In the "PREDICT" section, select the "Correlation analysis". In this screen introduce the following data:
1.- Top N interactions: 70
2.- Start with: we will select the TargetScan prediction algorithm
3.-Cutoff: let if by default in 0.5
4.- Correlation type: select "Pearson correlation"
5.- Negative correlation: tick to select "Only negative correlation"
6.- Change direction: select the option "Up miR-Down gene"

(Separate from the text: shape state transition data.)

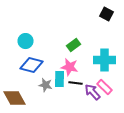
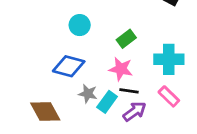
cyan circle: (26, 41) -> (80, 25), moved
cyan rectangle: (60, 79) -> (107, 102), moved, turned 35
purple arrow: (92, 92) -> (135, 112), moved, turned 96

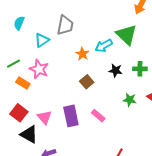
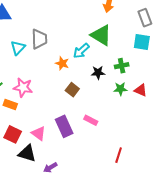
cyan triangle: (42, 40) -> (18, 48), moved
green star: (130, 100) -> (120, 89), moved

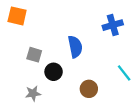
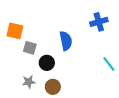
orange square: (17, 16) -> (15, 31), moved
brown circle: (89, 89) -> (53, 87), moved

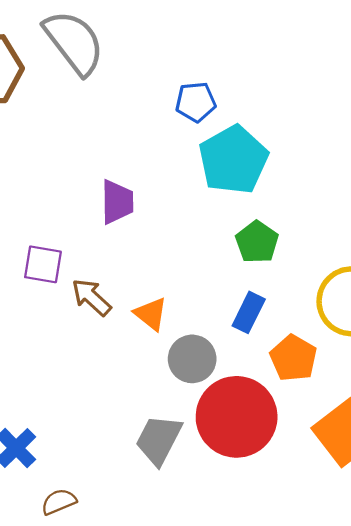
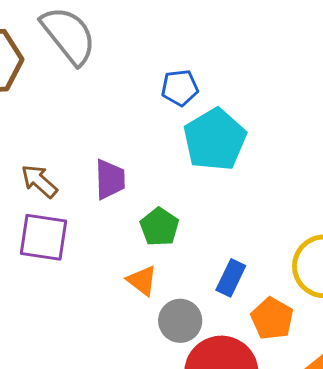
green pentagon: (257, 242) -> (159, 227), moved
purple square: (43, 264) -> (44, 237), size x1.4
brown arrow: (91, 297) -> (39, 181), moved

Then click the lower button "Predict". You will see something like that:
|Results of the correlation analysis with miRTarVis+. You can see the tabular data containing the relationships between miRNAs and their targets, together with a correlation coefficient.|
In the same way, we will perform a correlation analysis with the MINE algorithm. This is a bi-clustering algorithm, pretty much powerful than the classical correlation analysis. You can use other analysis as GenMiR++ employing the same strategy. For MINE analysis, consider the first 70 interactions, the TargetScan prediction algorithm and the direction change of "Up miR-Down Gene". After clicking "Predict" you will see something like that:
|Results of the correlation and bi-clustering analysis by MINE algorithm. Note that the significance scores are not only the correlation coefficients, but also the complexity scores and the association scores.|
miRTarVis+ has a powerful graphical interface that allows an interactive representation of the relationships betweeen miRNAs and their targets, together with the expression levels. For getting a graphical representation of the results, click in the "VISUALIZE" section of the upper navigation bar. You have two tastes of graphical representation: node link diagram and treemap. This is how will look like the "Node link diagram" of our data after all the analysis:
|Node link diagram of the processed data. Here you can visualize the miRNA-target relationships together with the relative expression levels of each gene. In the upper scale you have a color-coded representation of the expression levels. This diagram is totally interactive, and you can get information about the expression levels of each gene or miRNA by just pointing with the mouse over it. In the upper hand-side the "Menu" tab allows the user to change the visualization options of the diagram.|
And this is the aspect of the treemap representation of the results:
|Treemap representation of the relationships between miRNAs and their targets, together with the relative expression levels.|
Now you can play with different parameters of the analysis, for instance increasing the number of relevant interactions represented. Be careful, since a higher number of relevant miRNA-mRNA interactions could be very difficult to interpret, specially in the graphical representation. For the most "advanced" users, you can think about overlying more information in the interaction network, for instance interaction between coding proteins that can be retrieved from STRING database.
For the study of more complex relationships between miRNAs and targets, other application such as MAGIA2 also consider the presence of feedback loops between miRNAs and transcription factors. You can try the same kind of analysis using the example data in this application and check for the existence of these regulatory loops.